Lana dan Marsha duduk di sebuah restoran di pusat perbelanjaan. Setelah berputar-putar di mall, sekarang mereka kelaparan dan harus makan.

“Mbak, pesan pizzanya dua porsi, satu porsi lasagna, satu porsi pasta, sama satu buah salad ya. Terus, minta dua porsi teh hijau dingin,” kata Lana ke seorang pelayan wanita.

“Lana, kamu pesan makannya banyak banget. Kayanya aku nggak selapar itu,” kata Marsha takjub setelah mendengar seluruh menu yang dipesan oleh Lana.

“Tenang, makanan disini enak semua kok. Pasti bisa habis semua.”

Setengah jam kemudian, Lana dan Marsha kaget waktu melihat meja makan mereka yang penuh oleh seluruh pesanan. Lana nggak berani melihat Marsha, yang sekarang kelihatan marah. Ia cuma bisa melirik sambil tersenyum merasa bersalah.

“Kayanya aku memesannya agak kebanyakan, ya?”

“Agak?! Ini lebay, Lana! Super-lebay!” kata Marsha marah karena nggak habis pikir dengan tindakan Lana.

“I-iya, aku tahu. Tapi, please, jangan marah dong. Aku juga nggak tahu kenapa hari ini, aku kayak gini.”

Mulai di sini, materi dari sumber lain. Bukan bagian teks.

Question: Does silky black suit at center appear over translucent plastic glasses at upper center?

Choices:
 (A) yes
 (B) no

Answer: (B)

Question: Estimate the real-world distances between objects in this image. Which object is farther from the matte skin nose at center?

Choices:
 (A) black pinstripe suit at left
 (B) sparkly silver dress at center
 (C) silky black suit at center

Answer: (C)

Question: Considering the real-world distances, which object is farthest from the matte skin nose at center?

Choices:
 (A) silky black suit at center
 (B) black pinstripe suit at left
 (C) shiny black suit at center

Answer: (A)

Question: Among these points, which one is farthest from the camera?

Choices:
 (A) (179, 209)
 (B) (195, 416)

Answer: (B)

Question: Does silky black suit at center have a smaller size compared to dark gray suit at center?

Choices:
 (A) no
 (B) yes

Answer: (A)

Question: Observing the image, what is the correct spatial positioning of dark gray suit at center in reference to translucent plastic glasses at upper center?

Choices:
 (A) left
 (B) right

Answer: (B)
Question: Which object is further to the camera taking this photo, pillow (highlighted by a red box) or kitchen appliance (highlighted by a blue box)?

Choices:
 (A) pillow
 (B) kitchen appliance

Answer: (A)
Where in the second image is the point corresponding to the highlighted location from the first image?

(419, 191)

“Kamu sudah dua kali impulsif dalam waktu kurang dari satu jam, Lana. Kamu terakhir melakukannya kurang dari satu jam yang lalu… Terus sekarang kamu ulangi lagi,” kata Marsha dengan nada kecewa.

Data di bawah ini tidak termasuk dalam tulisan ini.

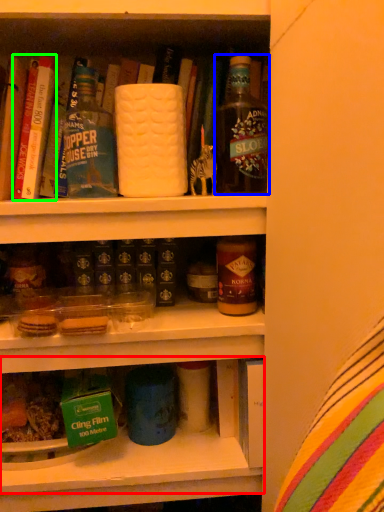 Question: Based on their relative distances, which object is nearer to shelf (highlighted by a red box)? Choose from bottle (highlighted by a blue box) and book (highlighted by a green box).

Choices:
 (A) bottle
 (B) book

Answer: (A) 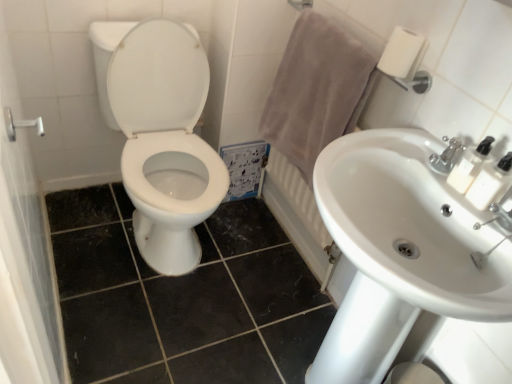 Question: Based on their sizes in the image, would you say white plastic soap dispenser at upper right, marked as the second soap dispenser in a bottom-to-top arrangement, is bigger or smaller than white ceramic radiator at upper right?

Choices:
 (A) small
 (B) big

Answer: (A)

Question: Is white plastic soap dispenser at upper right, which ranks as the 1th soap dispenser in top-to-bottom order, wider or thinner than white ceramic radiator at upper right?

Choices:
 (A) thin
 (B) wide

Answer: (B)

Question: Based on their relative distances, which object is farther from the white glossy toilet at center?

Choices:
 (A) white plastic soap dispenser at upper right, which is counted as the second soap dispenser, starting from the top
 (B) white ceramic radiator at upper right
 (C) white plastic soap dispenser at upper right, which ranks as the 1th soap dispenser in top-to-bottom order
 (D) beige cotton towel at upper right
 (E) white glossy sink at center right

Answer: (A)

Question: Which of these objects is positioned closest to the brushed metal shower handle at left?

Choices:
 (A) white ceramic faucet at upper right
 (B) white plastic soap dispenser at upper right, which is counted as the second soap dispenser, starting from the top
 (C) white plastic soap dispenser at upper right, which ranks as the 1th soap dispenser in top-to-bottom order
 (D) white glossy toilet at center
 (E) white ceramic radiator at upper right

Answer: (D) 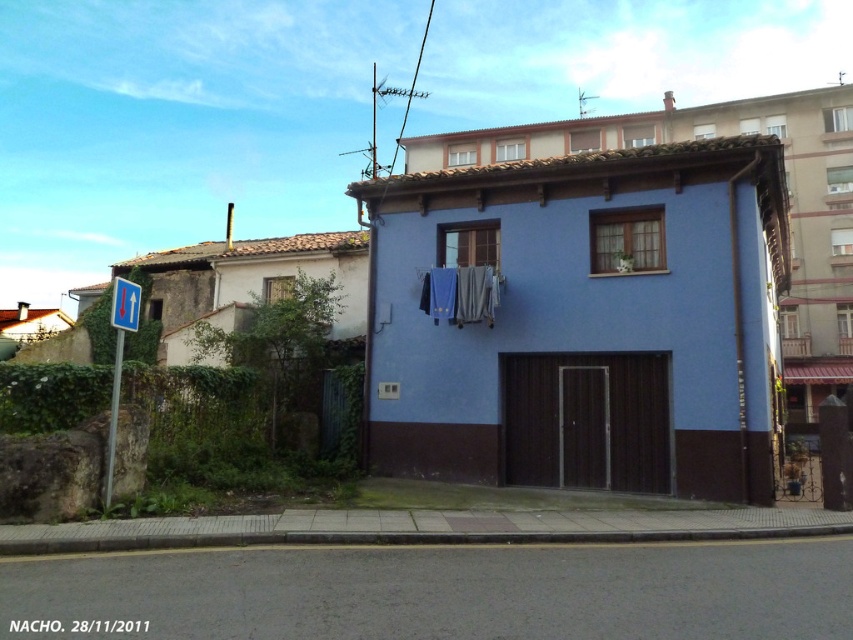 Who is positioned more to the right, blue fabric laundry at center or blue plastic sign at left?

blue fabric laundry at center is more to the right.

Can you confirm if blue fabric laundry at center is bigger than blue plastic sign at left?

Incorrect, blue fabric laundry at center is not larger than blue plastic sign at left.

Is point (463, 307) closer to viewer compared to point (125, 314)?

No, (463, 307) is further to viewer.

At what (x,y) coordinates should I click in order to perform the action: click on blue fabric laundry at center. Please return your answer as a coordinate pair (x, y). Looking at the image, I should click on (460, 294). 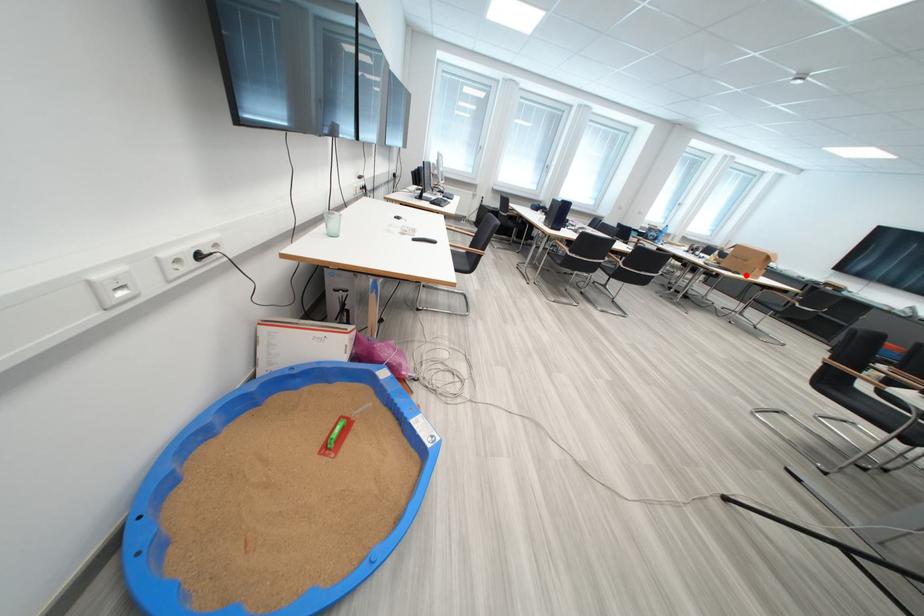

“Nggak tahu nih. Aku kenapa ya? Tadi aku belanja barang yang nggak kurencanakan, terus sekarang aku pesan makanan sampai lebay begini,” kata Lana dengan nada menyesal dan dengan kepala yang tertunduk.

Sekali lagi, Marsha cuma bisa prihatin dengan kelakuan sahabatnya itu.